Il 1 agosto 1956 rinasce ufficialmente su una striscia di asfalto all'interno della base militare della Marina Militare di Augusta l'Aviazione Navale, con la formazione del 1° Gruppo elicotteri composto di AB-47G. Da quel momento ebbe inizio la Storia dell'elicottero con le ancore e la sua piena accettazione sulle unità navali dotate di ponte di volo della nostra Marina, prime nel mondo (a meno delle portaerei) ad accettare mezzi ad ala rotante a bordo. Ma mentre iniziavano le consegne delle prime fregate dotate di ponte di volo (le quattro unità della classe Bergamini), la Marina Militare si poneva già il problema di una migliore dislocazione nel territorio dei suoi reparti, in grado cioè di fornire un supporto diretto in tempi brevi alla componente elicotteristica, ed evitare quindi di spostare personale e mezzi dalla base principale di Catania-Fontanarossa per dare appoggio, ad esempio, alle unità della 1ª Divisione Navale di La Spezia.

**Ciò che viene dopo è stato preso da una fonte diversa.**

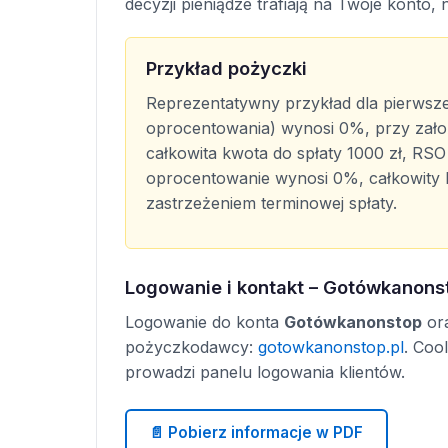
decyzji pieniądze trafiają na Twoje konto, 
Przykład pożyczki
Reprezentatywny przykład dla pierwsz
oprocentowania) wynosi 0%, przy założ
całkowita kwota do spłaty 1000 zł, RSO
oprocentowanie wynosi 0%, całkowity 
zastrzeżeniem terminowej spłaty.
Logowanie i kontakt – Gotówkanons
Logowanie do konta
Gotówkanonstop
ora
pożyczkodawcy:
gotowkanonstop.pl
. Coo
prowadzi panelu logowania klientów.
📄 Pobierz informacje w PDF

Ancora una volta il punto di partenza è un’installazione dell’Aeronautica Militare ormai in disuso, ovvero il piccolo aeroporto militare di Luni nel comprensorio di Sarzana a poca distanza da La Spezia. I lavori per la costruzione dell'Eliporto di Luni iniziano il giorno 1 settembre 1967 sotto la responsabilità della Direzione Demanio della Seconda Regione Aerea e già un anno dopo, il 1° Novembre del 1968, viene costituito il comando della Stazione Elicotteri di Luni (Sarzana).

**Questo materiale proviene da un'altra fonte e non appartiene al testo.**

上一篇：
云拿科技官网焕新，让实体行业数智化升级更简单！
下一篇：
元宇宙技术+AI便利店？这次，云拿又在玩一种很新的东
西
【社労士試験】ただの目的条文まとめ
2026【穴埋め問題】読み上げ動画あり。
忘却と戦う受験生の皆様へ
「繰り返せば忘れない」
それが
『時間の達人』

Il 21 ottobre del 1969 arrivano da Catania i primi due elicotteri AB-47J, che passano in carico al nascente Quinto Gruppo Elicotteri. Si costituì così il 1° Novembre del medesimo anno, il 5° Gruppo con tre ufficiali piloti, un ufficiale tecnico ed una ventina di specialisti di varie categorie. Dieci giorni dopo comincia l’attività ufficiale con i mezzi in dotazione che intanto erano diventati due AB-47G, due AB-47J e tre SH-34J. I compiti iniziali furono di supporto tecnico degli elicotteri imbarcati sulle unità navali della sede di La Spezia; in seguito l’arrivo dei Seabat, non più validi per l’impiego come mezzi antisommergibili, diede inizio ad un lungo e proficuo lavoro nel ruolo di aerocooperazione con il COMSUBIN e l’allora Battaglione San Marco (per i quali fu modificata agli inizi del 1971 la poppa di Nave Bafile per imbarcarne stabilmente almeno due). Il periodo terminò il 30 giugno 1979, data della radiazione definitiva delle ultime tre macchine in servizio.

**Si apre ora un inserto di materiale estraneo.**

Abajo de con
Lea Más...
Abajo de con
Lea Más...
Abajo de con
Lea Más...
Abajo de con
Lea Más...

Un primo cambiamento era comunque avvenuto  nel 1971 allorquando ci si rese conto del sovraffollamento di Maristaeli Catania, dove insistevano tre Gruppi di volo sistemati in due hangar. Si decise, pertanto, di trasferire a Luni il 1° Gruppo, ed ancora oggi, sulla base intitolata all’Ammiraglio Giovanni Fiorini, sono presenti, il 1° ed il 5° Gruppo, dotati rispettivamente di EH - 101 ed AB-212, specializzati in particolare nel supporto alle Forze Speciali. In tale base opera anche il Centro Sperimentale Aeromarittimo (C.S.A.), nucleo distaccato del 6° Reparto Aeromobili dello Stato Maggiore Marina, incaricato di condurre attività di studio, sperimentazione e valutazione operativa per quanto concerne lo specifico impiego marittimo degli aeromobili della Forza Armata e la loro integrazione a bordo.